Nosferatu

Director: Robert Eggers
Starring: Lily-Rose Depp, Nicholas Hoult, Bill Skarsgaard, Aaron Taylor-Johnson, Willem Dafoe
Distributor: Universal
Runtime: 133 mins. Reviewed in Jan 2025
Reviewer: Fr Peter Malone msc
| JustWatch |
Rating notes: Horror themes, violence and sex scenes

A gothic tale of obsession between a haunted young woman and the terrifying vampire infatuated with her, causing untold horror in its wake.

Nosferatu was the title of the early film version of Bram Stoker’s Dracula. The 1922 movie from Germany featured vivid black-and-white photography, and was Expressionist in its angles and framing. The title was also used in 1979 for Werner Hertzog’s version of the story and tribute to the 1922 film. Now, a 2024 version and once again a tribute to the 1922 film. And not only a tribute but incorporating many of its visual aspects. Eggers may only have a few films so far in his career – The Witch, The Lighthouse, The Northman – but they have in common an atmospheric ascetic.

Since the 1920s, there have been Dracula and vampire films every decade, some serious, many British, some parodies, even the recent Renfield, this time featuring Nosferatu’s Hoult as the eponymous Renfield and Nicolas Cage as Dracula.

For this Nosferatu, we are in Germany, 1838. There is a very strong supporting British cast including Taylor-Johnson, Emma Corrin, Ralph Ineson and Simon McBurney. There is also a lot of strong dialogue throughout, the point of view of the rationalist who does not believe in the supernatural contrasting with those who do believe and those who are pragmatic faced with unexplained phenomena.

The question can be raised, why another Dracula film in 2024? And will it contribute to an appreciation of the Dracula and vampire legends?

The first attempt at an answer is to consider this film as a drama apart from the horror. The focus is on a young woman, Ellen (Depp) in a striking and physically and emotionally demanding performance. She dreams, has mystical experiences, is in love, makes a pact – which, in fact, will be a diabolical pact. But, she has the possibility of living a normal life, marrying Thomas (Hoult), hoping that he will support and save her. But he is commissioned by his manager to travel to Romania to negotiate with a mysterious Count Orlok who wants to buy a castle in the German town. Ellen is fearful as Thomas leaves, and rightly so . . .

There is mysterious drama with Thomas finding himself in a strange village with its superstitious inhabitants, and then his encounter with the count.

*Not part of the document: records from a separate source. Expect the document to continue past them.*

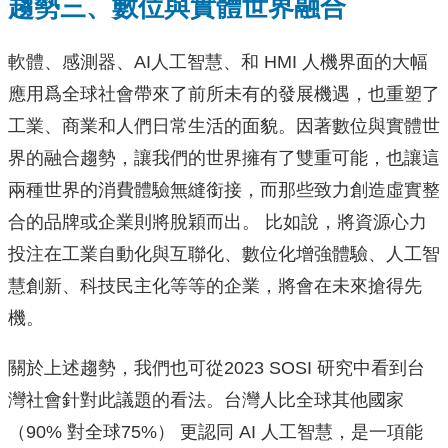
趨勢三、數位與實體世界融合
軟體、感測器、AI人工智慧、和 HMI 人機界面的大幅
應用爲全球社會帶來了前所未有的發展機遇，也重塑了
工業、商業和人們日常生活的面貌。因著數位與實體世
界的融合趨勢，讓我們的世界擁有了雙重可能，也讓這
兩種世界的消費體驗無縫銜接，而那些致力創造虛實整
合的品牌或企業則將脫穎而出。 比如說，將資源心力
投注在工業自動化與互聯化、數位化增強體驗、人工智
慧創新、科技民主化等等的企業，將會在未來搶得先
機。
關於上述趨勢，我們也可從2023 SOSI 研究中看到台
灣社會針對此議題的看法。台灣人比全球其他國家
（90% 對全球75%） 更認同 AI 人工智慧，是一項能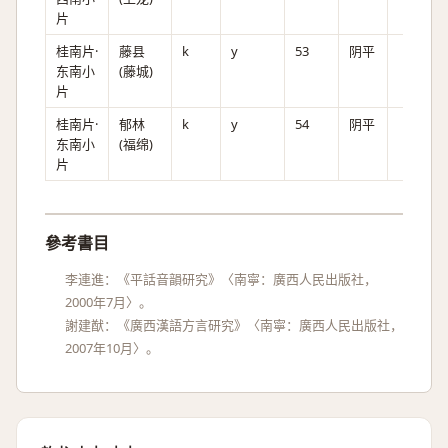
片
桂南片·
藤县
k
y
53
阴平
东南小
(藤城)
片
桂南片·
郁林
k
y
54
阴平
东南小
(福绵)
片
參考書目
李連進：《平話音韻研究》〈南寧：廣西人民出版社，
2000年7月〉。
謝建猷：《廣西漢語方言研究》〈南寧：廣西人民出版社，
2007年10月〉。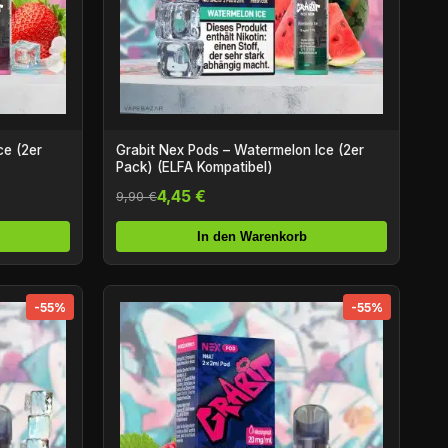
Grabit Nex Pods – Watermelon Ice (2er
Pack) (ELFA Kompatibel)
4,45 €
9,90 €
In den Warenkorb
-55%
-55%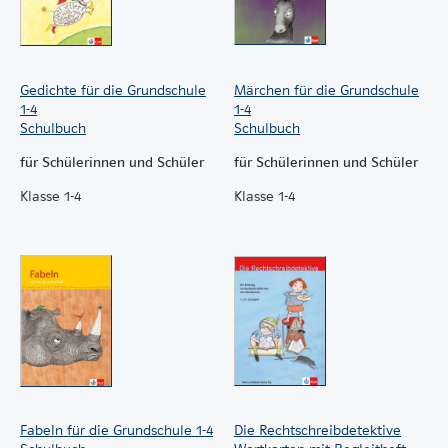
Gedichte für die Grundschule
Märchen für die Grundschule
1-4
1-4
Schulbuch
Schulbuch
für Schülerinnen und Schüler
für Schülerinnen und Schüler
Klasse 1-4
Klasse 1-4
Fabeln für die Grundschule 1-4
Die Rechtschreibdetektive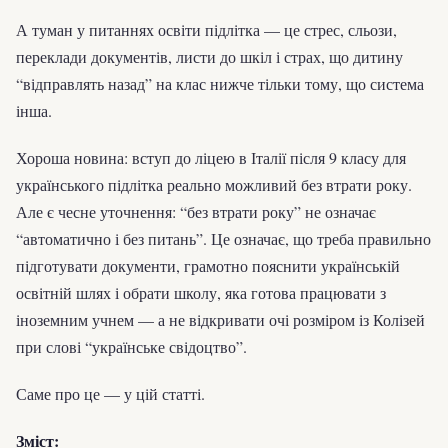
А туман у питаннях освіти підлітка — це стрес, сльози,
переклади документів, листи до шкіл і страх, що дитину
“відправлять назад” на клас нижче тільки тому, що система
інша.
Хороша новина: вступ до ліцею в Італії після 9 класу для
українського підлітка реально можливий без втрати року.
Але є чесне уточнення: “без втрати року” не означає
“автоматично і без питань”. Це означає, що треба правильно
підготувати документи, грамотно пояснити українській
освітній шлях і обрати школу, яка готова працювати з
іноземним учнем — а не відкривати очі розміром із Колізей
при слові “українське свідоцтво”.
Саме про це — у цій статті.
Зміст: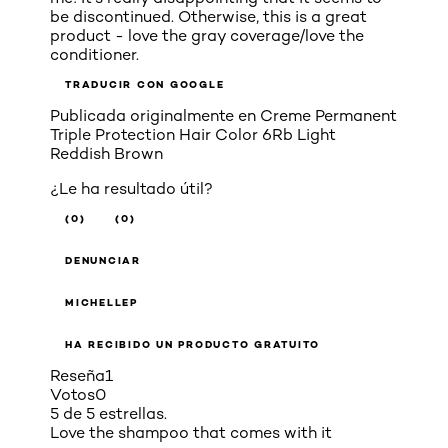
be discontinued. Otherwise, this is a great
product - love the gray coverage/love the
conditioner.
TRADUCIR CON GOOGLE
Publicada originalmente en
Creme Permanent
Triple Protection Hair Color 6Rb Light
Reddish Brown
¿Le ha resultado útil?
(0)
(0)
DENUNCIAR
MICHELLEP
HA RECIBIDO UN PRODUCTO GRATUITO
Reseña
1
Votos
0
5 de 5 estrellas.
Love the shampoo that comes with it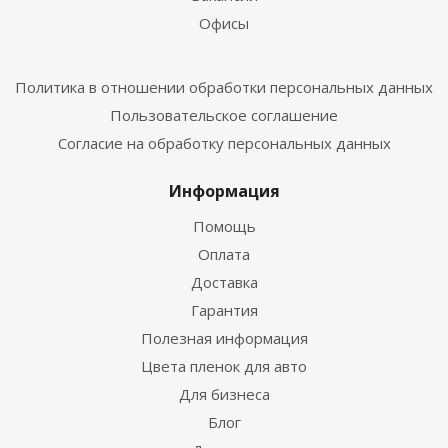
Офисы
Политика в отношении обработки персональных данных
Пользовательское соглашение
Согласие на обработку персональных данных
Информация
Помощь
Оплата
Доставка
Гарантия
Полезная информация
Цвета пленок для авто
Для бизнеса
Блог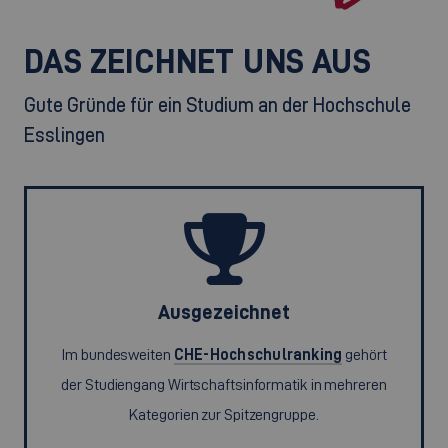
DAS ZEICHNET UNS AUS
Gute Gründe für ein Studium an der Hochschule
Esslingen
Ausgezeichnet
Im bundesweiten
CHE-Hochschulranking
gehört
der Studiengang Wirtschaftsinformatik in mehreren
Kategorien zur Spitzengruppe.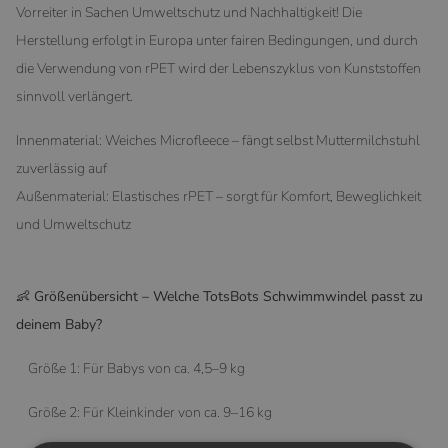
Vorreiter in Sachen Umweltschutz und Nachhaltigkeit! Die
Herstellung erfolgt in Europa unter fairen Bedingungen, und durch
die Verwendung von rPET wird der Lebenszyklus von Kunststoffen
sinnvoll verlängert.
Innenmaterial: Weiches Microfleece – fängt selbst Muttermilchstuhl
zuverlässig auf
Außenmaterial: Elastisches rPET – sorgt für Komfort, Beweglichkeit
und Umweltschutz
👶 Größenübersicht – Welche TotsBots Schwimmwindel passt zu
deinem Baby?
Größe 1: Für Babys von ca. 4,5–9 kg
Größe 2: Für Kleinkinder von ca. 9–16 kg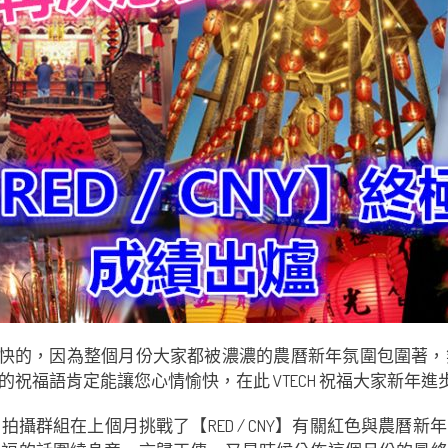
愉快的，因為整個月份大家都被濃濃的農曆新年氛圍包圍著
祝福語肯定能讓您心情愉快，在此 VTECH 祝福大家新年進
PHY 拍攝群組在上個月挑戰了【RED / CNY】有關紅色與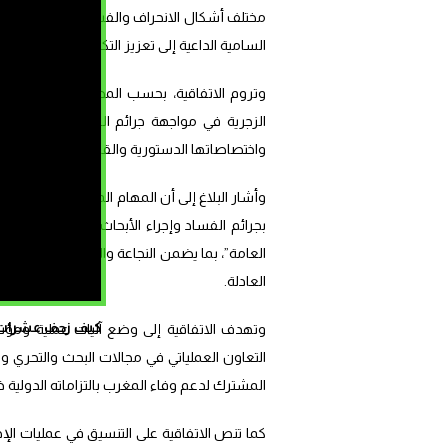
مختلف أشكال الانحراف والفساد، وترسيخ مبادئ 
السامية الداعية إلى تعزيز التكامل والتفاعل 
وتروم الاتفاقية، بحسب المصدر ذاته، إرساء 
الزجرية في مواجهة جرائم الفساد على أسا
واختصاصاتها الدستورية والقانونية.
وأشار البلاغ إلى أن المهام المخولة للهيئة الوط
بجرائم الفساد وإجراء الأبحاث والتحريات، “لا
العامة”، بما يضمن النجاعة والسرعة والمهنية،
العادلة.
كيف زحف عشرات ال
وتهدف الاتفاقية إلى وضع آليات عملية ومؤسس
التعاون العملياتي في مجالات البحث والتحري وال
المشترك لدعم وفاء المغرب بالتزاماته الدولية ذ
كما تنص الاتفاقية على التنسيق في عمليات الإحال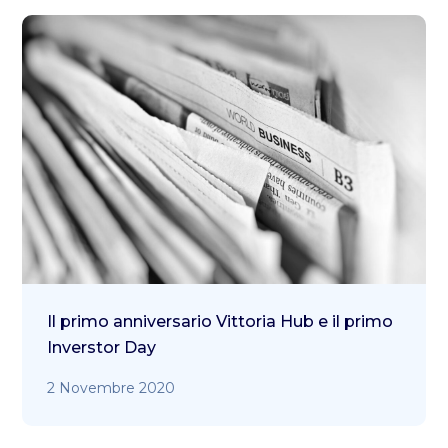
Il primo anniversario Vittoria Hub e il primo
Inverstor Day
2 Novembre 2020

And the second attempt at an answer is to consider the film as horror. The atmosphere at the castle is more than eerie, the suggestions of the malevolent presence of the count, his face, his behaviour and cruelty, his threats, diabolical consequences. Skarsgaard’s count is monstrous. There are some direct horror scenes but it is the ever-present sense of menace that resonates. And, when Thomas returns home, there are psychological disturbances in Ellen and her erratic behaviour. Professor Albin Eberhart von Franz (Dafoe) is the expert tasked with explaining vampire behaviour.

And so, we can ask what are the comparisons with other versions of the story, how well these variations work as drama and horror, and how are we immersed in a world of evil destroying hope and love?